Responding to a call from a concerned citizen last fall, the Minnesota Pollution Control Agency tested soil at the site and found that fill material used contained unauthorized demolition debris.
According to USC Superintendent Jerry Jensen, that fill is now in the process of being removed and replaced with fill approved by the MPCA and the city of Wells.
Email newsletter signup
The time frame, as well as the costs, of the project are unclear.
Jensen said Kevitt Excavating, the contractor hired to raze the old school building, has returned to the site to do the work.
He said it is unknown what the costs of the remediation will be. The company will take out fill until it reaches soil that is acceptable and will then have to bring in more fill to leave the site specifications, which had previously been outlined in an agreement between the school and the city of Wells.

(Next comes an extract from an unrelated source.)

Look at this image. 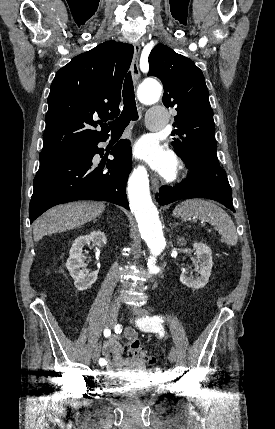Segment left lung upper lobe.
<instances>
[{"label":"left lung upper lobe","mask_w":275,"mask_h":429,"mask_svg":"<svg viewBox=\"0 0 275 429\" xmlns=\"http://www.w3.org/2000/svg\"><path fill=\"white\" fill-rule=\"evenodd\" d=\"M148 76L164 86L163 104L177 110L172 145L186 164L210 161L219 164L213 110L202 71L194 62L159 44L149 55Z\"/></svg>","instance_id":"1"}]
</instances>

“Now, how much fill gets removed and new fill replacing, it could be determined by either one of those bodies,” Jensen said of the city of Wells and the MPCA.
Who will be responsible for those costs is something that also needs to be determined. Jensen said Kevitt has put the school on notice that it will likely submit a claim or change order for some of the additional costs of the remediation work. Therein lies a potential problem.
“The district has been taking the position all along that materials that should not have been crushed were crushed, found their way into the fill, so that should not be the district’s responsibility to remedy in any way,” Jensen said.
There are two testing companies on site, one that represents USC and another that represents Kevitt. The MPCA is overseeing the work as well.
Despite these uncertainties, Jensen is confident the site will soon be up to MPCA standards, which would allow the property to be resold and repurposed.